Compensation, Interest, etc.

(1) Right to Compensation.

Case 595. Lindsay v. Stranahan, 129 Pa. St. 635. PER CURIAM: "There is but a single question in this case: Is J. K. Lindsay, the plaintiff, entitled to compensation for his services as a partner? It is conceded that there was no express contract that he should be paid for such services, and there is no principle better settled than that the law will not imply a contract in such cases. The reason is that the partner is but attending to his own affairs. This rule is inexorable; as much so as that between parent and child. Were it otherwise, we might have a contest between the partners upon the settlement of every partnership account, as to the value of their respective services. It is true this principle may work hardship in particular cases; almost every general rule does, but that is a weak argument against the soundness of the rule. When the co-partnership agreement contemplates that one partner shall manage the business, or do more than his share of the work, it is easy to provide for his compensation in the agreement itself; and if no such stipulation is then made, as before said, the law will not imply one. Even where a liquidating or surviving partner settles up the business, it has been repeatedly held that he is not entitled to compensation for doing so, although, in such case, he performs all the service: Beatty v. Wray, 19 Pa. 516, 57 Am. Dec. 677; Brown v. McFarland, 41 Pa. 129, 80 Am. Dec. 598; Gyger's Appeal, 62 Pa. 73, 1 Am. Rep. 382; Brown's Appeal, 89 Pa. 139. "Judgment affirmed."

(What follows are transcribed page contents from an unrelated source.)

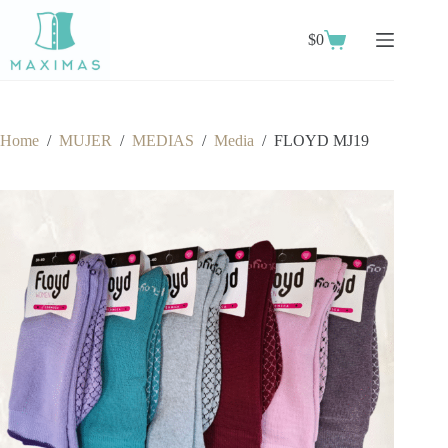
Skip
to
$
0
content
Shopping
cart
Home
/
MUJER
/
MEDIAS
/
Media
/
FLOYD MJ19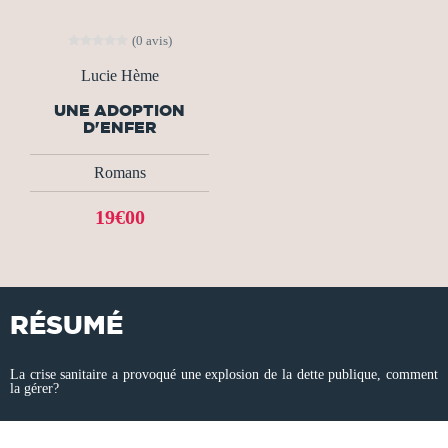
(0 avis)
Lucie Hème
UNE ADOPTION
D'ENFER
Romans
19€00
RÉSUMÉ
La crise sanitaire a provoqué une explosion de la dette publique, comment
la gérer?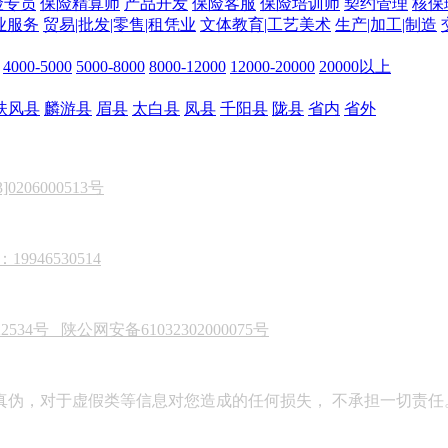
险专员
保险精算师
产品开发
保险客服
保险培训师
契约管理
核保
业服务
贸易|批发|零售|租凭业
文体教育|工艺美术
生产|加工|制造
4000-5000
5000-8000
8000-12000
12000-20000
20000以上
扶风县
麟游县
眉县
太白县
凤县
千阳县
陇县
省内
省外
206000513号
946530514
22534号
陕公网安备61032302000075号
真伪，对于虚假类等信息对您造成的任何损失， 不承担一切责任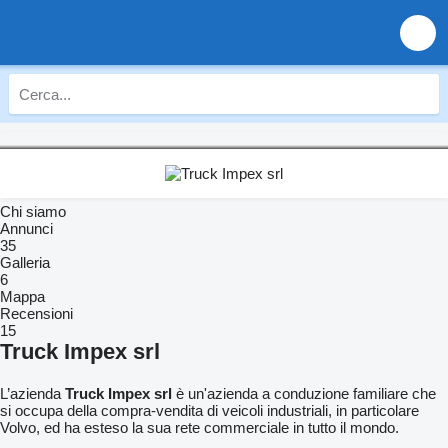
Chi siamo
Annunci
35
Galleria
6
Mappa
Recensioni
15
Truck Impex srl
L’azienda
Truck Impex srl
è un'azienda a conduzione familiare che
si occupa della compra-vendita di veicoli industriali, in particolare
Volvo, ed ha esteso la sua rete commerciale in tutto il mondo.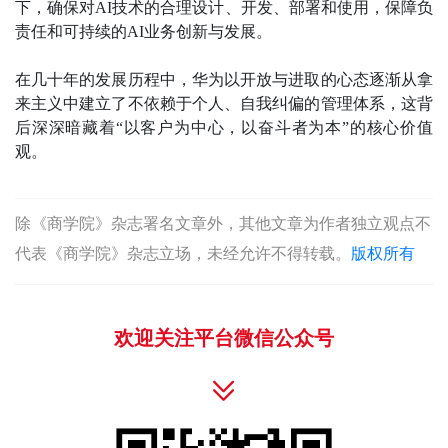
下，确保对AI技术的合理设计、开发、部署和使用，保障负
责任和可持续的AI业务创新与发展。
在几十年的发展历程中，华为以开放与进取的心态逐渐从拿
来主义中建立了不依赖于个人、自我纠偏的管理体系，这背
后深深暗藏着“以客户为中心，以奋斗者为本”的核心价值
观。
除《商学院》杂志署名文章外，其他文章为作者独立观点不
代表《商学院》杂志立场，未经允许不得转载。
版权所有
欢迎关注平台微信公众号
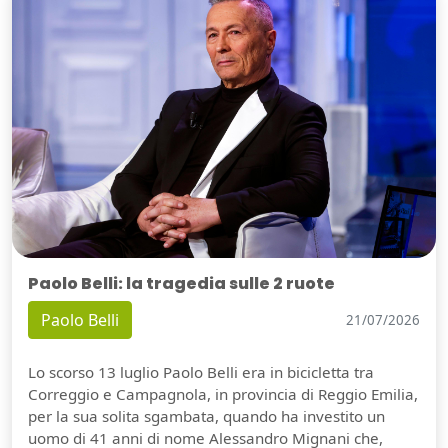
Paolo Belli: la tragedia sulle 2 ruote
Paolo Belli
21/07/2026
Lo scorso 13 luglio Paolo Belli era in bicicletta tra
Correggio e Campagnola, in provincia di Reggio Emilia,
per la sua solita sgambata, quando ha investito un
uomo di 41 anni di nome Alessandro Mignani che,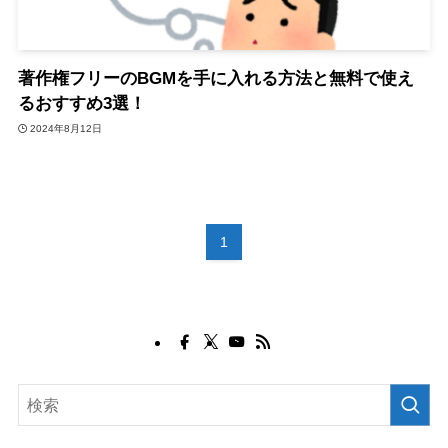
著作権フリーのBGMを手に入れる方法と無料で使え
るおすすめ3選！
2024年8月12日
1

Question 595: If one partner does a greater amount of work than another, is he entitled to compensation therefor? Why?

(Note: As to right of liquidating partner to compensation; in the above case the Court states that a liquidating partner is

entitled to no compensation although he performs all the services of liquidation. Clearly there could be an agreement for compensation. The partnership act provides: [Sec. 18(f)] "No partner is entitled to remuneration for acting in the partnership business, except that a surviving partner is entitled to reasonable compensation for his services in winding up the partnership affairs.")

(2) Interest on Capital.

(Note: No such right unless agreed, but "a partner shall receive interest on the capital contributed by him only from the date when repayment should be made.")

(3) Interest on Loans and Advances.

(Note: A difference of opinion has prevailed on this point. The prevailing and sounder view is stated by the partnership act "A partner who is the aid of the partnership makes any payment or advance beyond the amount of capital which he agreed to contribute, shall be paid interest from the date of the payment or advance." Sec. 18 (c).)